- Task item
Please copy, exactly as they appear below, the lines from the one containing "област Шумен..." through the one containing "shumen_24@abv.bg".

- Data for analysis
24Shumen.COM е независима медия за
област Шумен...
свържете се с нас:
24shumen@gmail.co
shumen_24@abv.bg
* * *
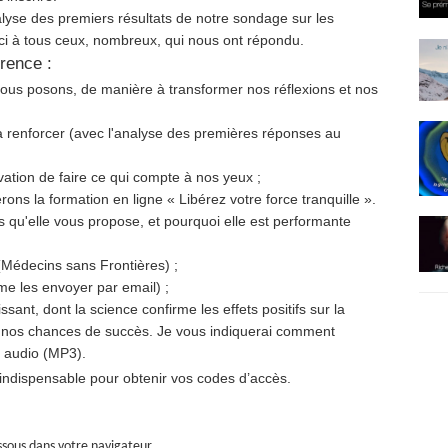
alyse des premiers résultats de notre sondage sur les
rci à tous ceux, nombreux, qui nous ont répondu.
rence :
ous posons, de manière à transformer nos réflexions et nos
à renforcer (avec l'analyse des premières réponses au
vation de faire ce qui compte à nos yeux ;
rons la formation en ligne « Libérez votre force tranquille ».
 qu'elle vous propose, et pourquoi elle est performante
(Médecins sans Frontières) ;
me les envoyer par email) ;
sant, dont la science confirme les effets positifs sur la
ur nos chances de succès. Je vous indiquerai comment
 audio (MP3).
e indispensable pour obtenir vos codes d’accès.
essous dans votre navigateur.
* * *
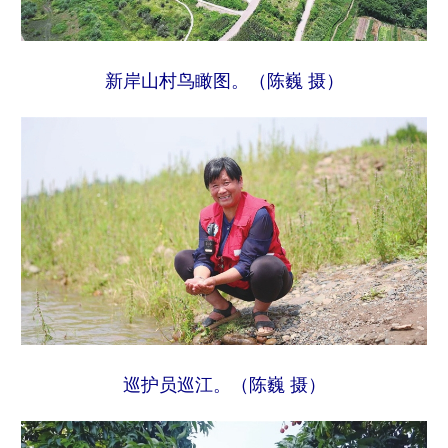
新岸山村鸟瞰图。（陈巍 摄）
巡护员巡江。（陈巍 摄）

- Solution for this exercise
област Шумен...
свържете се с нас:
24shumen@gmail.co
shumen_24@abv.bg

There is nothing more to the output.